Janet Horner is an Irish Green Party politician who has been a member of Dublin City Council since September 2019. She was elected chairperson of the party in May 2025, succeeding Pauline O'Reilly. She is the party's spokesperson on Foreign Affairs, Trade and Defence.

==Biography==
Horner has lived in Dublin's North Inner City for over a decade having previously lived in England, Uganda and India working in politics, human rights and community development projects. She holds a degree in Anthropology and Development Studies and a master's in Politics and Public Policy. She is a trade union activist and is a member of SIPTU's National Equality and Global Solidarity Committees.
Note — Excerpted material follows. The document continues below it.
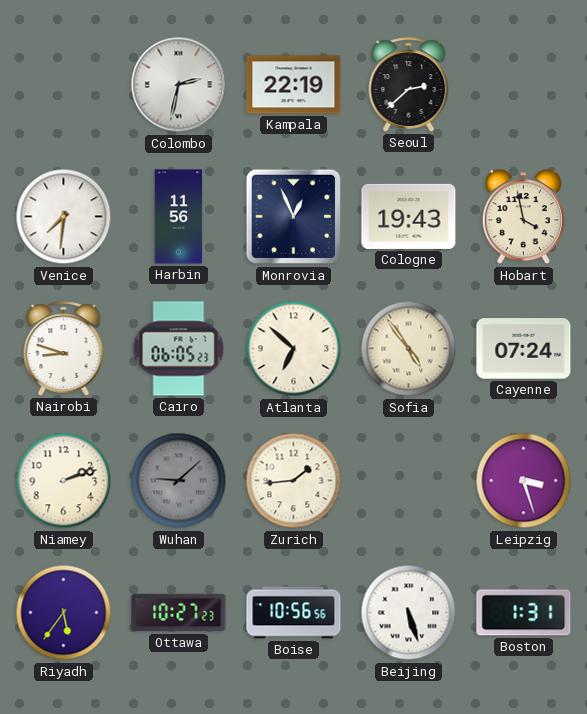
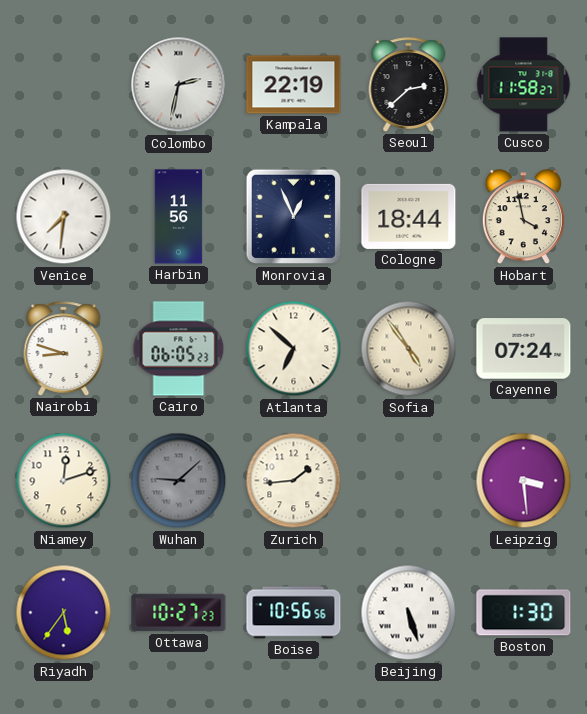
Cusco: none -> 11:58
Cologne: 19:43 -> 18:44
Niamey: 2:12 -> 12:12
Leipzig: 3:27 -> 3:29
Boston: 1:31 -> 1:30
Horner campaigned with Together for Yes in the 2018 referendum to remove the constitutional ban on abortion. She sits on the board of the Rotunda Hospital.

==Political career==
Horner was co-opted to the Dublin City Council seat held by Ciarán Cuffe in September 2019 following Cuffe's election to the European Parliament the previous May. She was re-elected at the 2024 Dublin City Council election winning 9.5% of the first preference votes in the North Inner City local electoral area. During the 2024 election campaign, Horner was assaulted and received death threats while erecting posters on North Circular Road, Dublin.

In May 2025, she succeeded Pauline O'Reilly as chair of the Green Party. She contested the 2026 Dublin Central by-election, coming third with 11.7% of the vote.